This recipe is not lying when it uses the term “cake”. Cooks Illustrated modified their yellow cake recipe into New York Style Coffee Cake; it literally is cake for breakfast, so tread carefully. That said, this cake is delicate and light as a feather and I was quite impressed with its soft texture. I was short on a few ingredients so I had to make some changes (adding lemon juice to milk to sub in for buttermilk), while at the same time I was rushing around the kitchen, trying to get back into the groove of baking and therefore did not read the instructions carefully enough. I mixed the crumb topping ingredients in the wrong order, resulting in a very different texture than what Cooks was calling for. I also didn’t have enough cake flour, so I made sure to use the cake flour I had left for the cake itself (since the light-fluffy texture the cake flour would contribute to was so important there) and sub in some all-purpose flour for the topping. Between the mixing incorrectly and the AP flour, I think the topping didn’t turn out for the best (it was super super crunchy), but any shortcomings here were my own fault, not the recipe, and I’m looking forward to trying it again. I’ve included the recipe as it reads from Cooks below, so you don’t have to make the same mistakes I did. (Or, if you do want that crunchy topping, use AP flour—for the topping only—and mix all the dry topping ingredients together before adding the butter instead of waiting to add the flour last after the butter.)
New York Style Crumb Cake
Cooks Illustrated, May 2007
Crumb Topping
- 1/3 cup sugar
- 1/3 cup dark brown sugar
- ¾ teaspoon ground cinnamon
- 1/8 teaspoon table salt
- 8 tablespoons unsalted butter (1 stick), melted and still warm
- 1 ¾ cups cake flour
Cake
- 1 ¼ cups cake flour
- ½ cup sugar
- ¼ teaspoon baking soda
- ¼ teaspoon table salt
- 6 tablespoons unsalted butter (3/4 stick), cut into 6 pieces, softened but still cool
- 1 large egg
- 1 large egg yolk
- 1 teaspoon vanilla extract
- 1/3 cup buttermilk
- Confectioners’ sugar for dusting
- Pull out a piece of aluminum foil about 16” long and fold it in half, lengthwise, so you have a long skinny strip. Place it in the bottom of an 8×8” baking pan; this will act as a sling to help you pull the cake out after baking. Spray the pan and foil with non-stick baking spray and set aside.

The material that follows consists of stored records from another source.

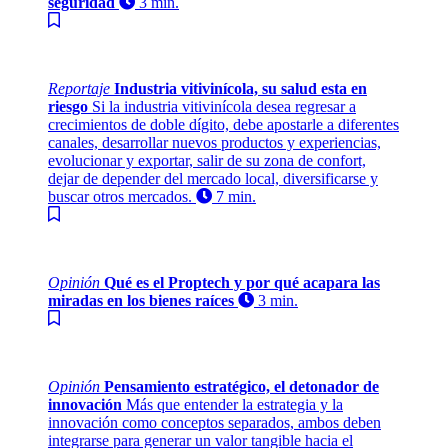
seguridad
3 min.
Reportaje
Industria vitivinícola, su salud esta en
riesgo
Si la industria vitivinícola desea regresar a
crecimientos de doble dígito, debe apostarle a diferentes
canales, desarrollar nuevos productos y experiencias,
evolucionar y exportar, salir de su zona de confort,
dejar de depender del mercado local, diversificarse y
buscar otros mercados.
7 min.
Opinión
Qué es el Proptech y por qué acapara las
miradas en los bienes raíces
3 min.
Opinión
Pensamiento estratégico, el detonador de
innovación
Más que entender la estrategia y la
innovación como conceptos separados, ambos deben
integrarse para generar un valor tangible hacia el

- In a medium bowl, mix the sugar, brown sugar, cinnamon and salt until combined.
- Using a wooden spoon or spatula, stir the butter in until combined, then stir the flour in, forming a dough. Set aside.

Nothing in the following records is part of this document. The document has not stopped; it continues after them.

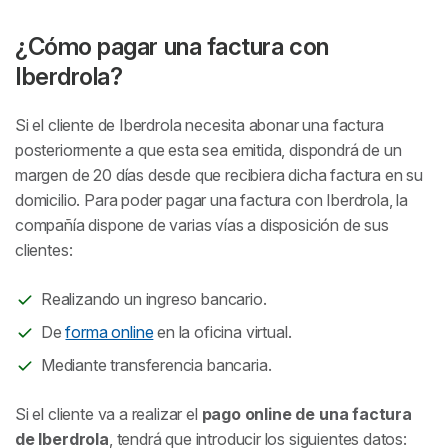
¿Cómo pagar una factura con
Iberdrola?
Si el cliente de Iberdrola necesita abonar una factura
posteriormente a que esta sea emitida, dispondrá de un
margen de 20 días desde que recibiera dicha factura en su
domicilio. Para poder pagar una factura con Iberdrola, la
compañía dispone de varias vías a disposición de sus
clientes:
Realizando un ingreso bancario.
De
forma online
en la oficina virtual.
Mediante transferencia bancaria.
Si el cliente va a realizar el
pago online de una factura
de Iberdrola
, tendrá que introducir los siguientes datos:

- In a large bowl or a standing mixer bowl, mix together on low speed the flour, sugar, baking soda and salt.
- Still on low speed, drop in the pieces of butter, one at a time, until there are no large pieces of butter left and the mixture looks like crumbles, 2 minutes or so. I stepped away for just a moment when this was going on and I came back not a few seconds later and it had already passed the crumble stage and amassed into one large piece of dough, so it will happen quickly.
- Add the egg, egg yolk, vanilla and buttermilk to the butter-sugar mixture and beat on medium high speed for at least one minute until the batter turns light yellow and uniform.
- Pour the batter into the prepared pan and smooth out the top with a spatula.
- Using your fingers, break up the crumble topping into pea sized pieces and sprinkle over the top of the cake. I remember from Home Ec class back in 6th grade, that when making crumb cake you should always start your crumbles in the corners and then work towards the middle (and Cooks backs this up, too).
- Bake for 35-45 minutes until a tester comes out clean and the topping is golden brown.
- Let cool on a wire rack for half an hour before digging in with a glass of milk or a cup of coffee. Enjoy!